Oman–Qatar relations
- Qatar: Oman

= Oman–Qatar relations =

Oman–Qatar relations are the bilateral relations between the Sultanate of Oman and the State of Qatar. Both are members of the GCC.

==Diplomatic representation==
Qatar's ambassador to Oman was Ali bin Fahad Al Hajri in 2017. Najib bin Yahya al-Balushi was ambassador of Oman to Qatar as of 2017.

==Diplomatic visits==
Sultan Qaboos paid a visit to Qatar as early as July 1972, less than one year after Qatar gained independence, and only two years after he assumed power.

Qatari Emir Hamad bin Khalifa Al-Thani spent three days in Oman on an official capacity in February 2001.
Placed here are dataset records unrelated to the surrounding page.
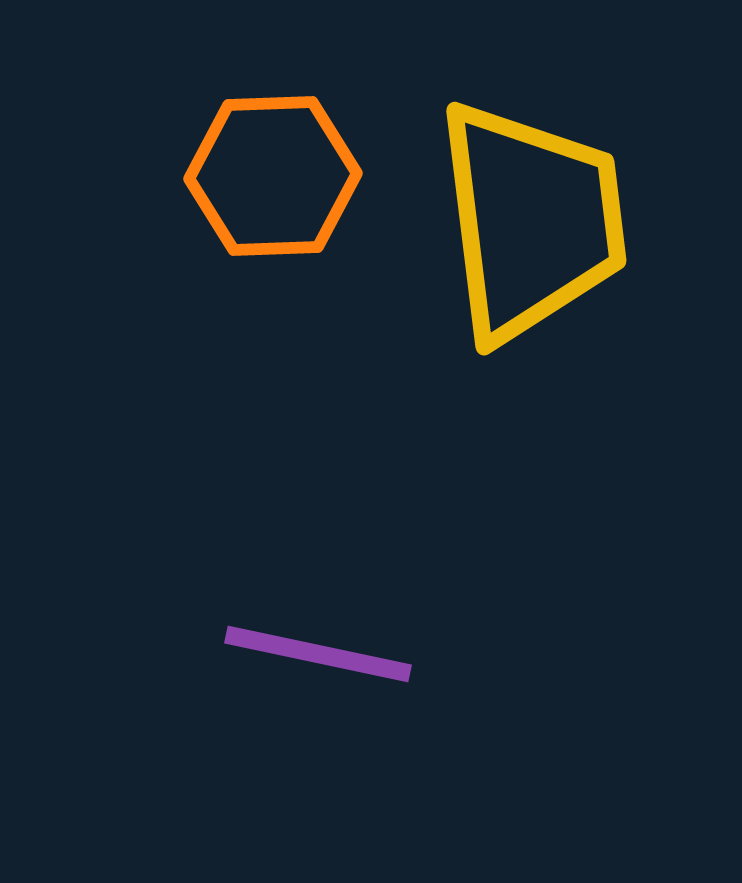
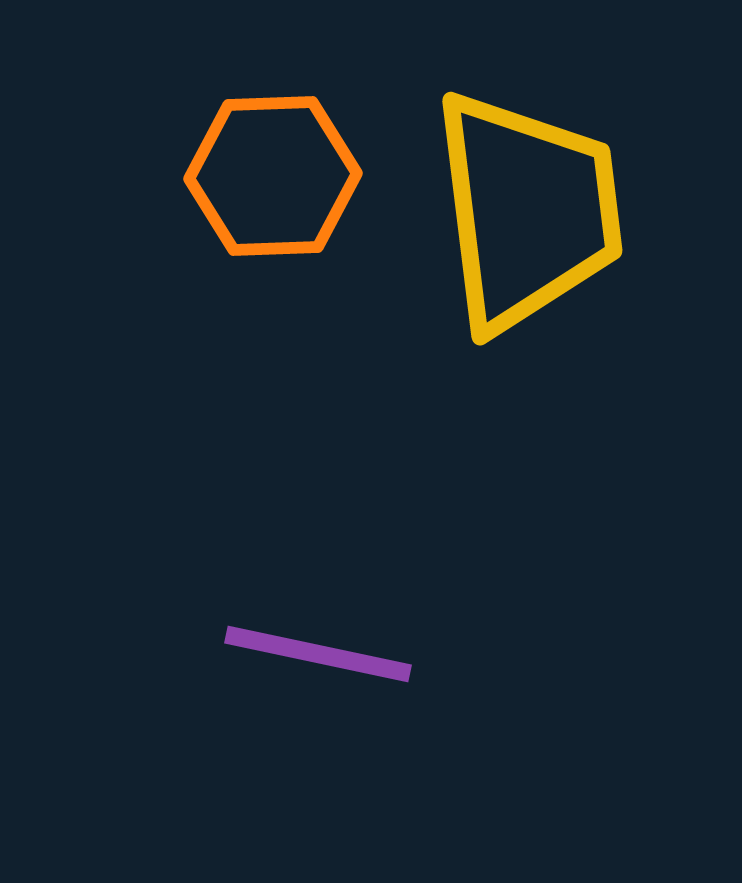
yellow trapezoid: moved 4 px left, 10 px up
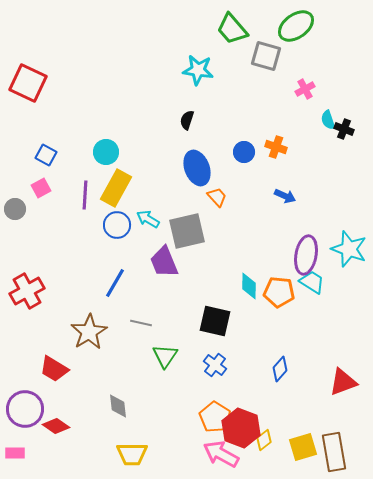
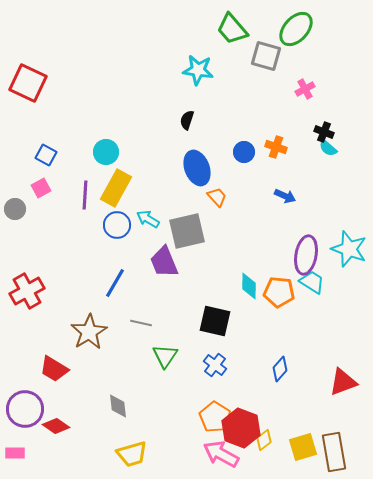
green ellipse at (296, 26): moved 3 px down; rotated 12 degrees counterclockwise
cyan semicircle at (328, 120): moved 28 px down; rotated 30 degrees counterclockwise
black cross at (344, 129): moved 20 px left, 3 px down
yellow trapezoid at (132, 454): rotated 16 degrees counterclockwise
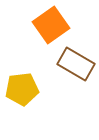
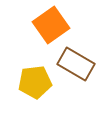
yellow pentagon: moved 13 px right, 7 px up
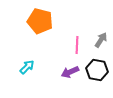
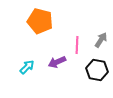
purple arrow: moved 13 px left, 10 px up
On 22 April 2010, Emir Tamim bin Hamad Al Thani visited Oman for two days. His visit was part of a joint effort to boost bilateral relations between the two countries.

==Political relations==
===2017 Qatari diplomatic crisis===

Oman became the main transit gateway to Qatar after several Persian Gulf countries cut sea routes to Qatar during the 2017 Qatar diplomatic crisis. Following the onset of the crisis in June 2017, most Qatari-destined goods flowed through the Port of Salalah and Sohar Port. Two direct shipping lines between these two ports and Qatar's Hamad Port were launched the same month. When Qatar Airways was banned from Saudi airspace, Oman stepped in and transported Saudi-based Qataris back to Doha. At the official level, Oman remained uninvolved in the dispute.

===2019 AFC Asian Cup===
Throughout the 2019 AFC Asian Cup, Qataris were forbidden to travel to the UAE. Omanis had offered and acted as unofficial supporters of Qatar throughout the tournament, providing the Qatari team big backup as Omanis were found to have celebrated anytime Qatar scored. After the tournament which Qatar earned their maiden trophy, Qatari footballer Abdelkarim Hassan posted his thanks to the kindness of Omani fans, boosting the strong Omani–Qatari relationship.

==Economic relations==
The volume of trade between Qatar and Oman in 2016 was valued at $814 million.

In September 2017, trade volume between the two countries was reported to have increased by 2,000% since June, when the 2017 Qatari diplomatic crisis started. This translated to trade transactions worth $702 million.

==Migration==
There were roughly 6,000 Omanis residing in Qatar s.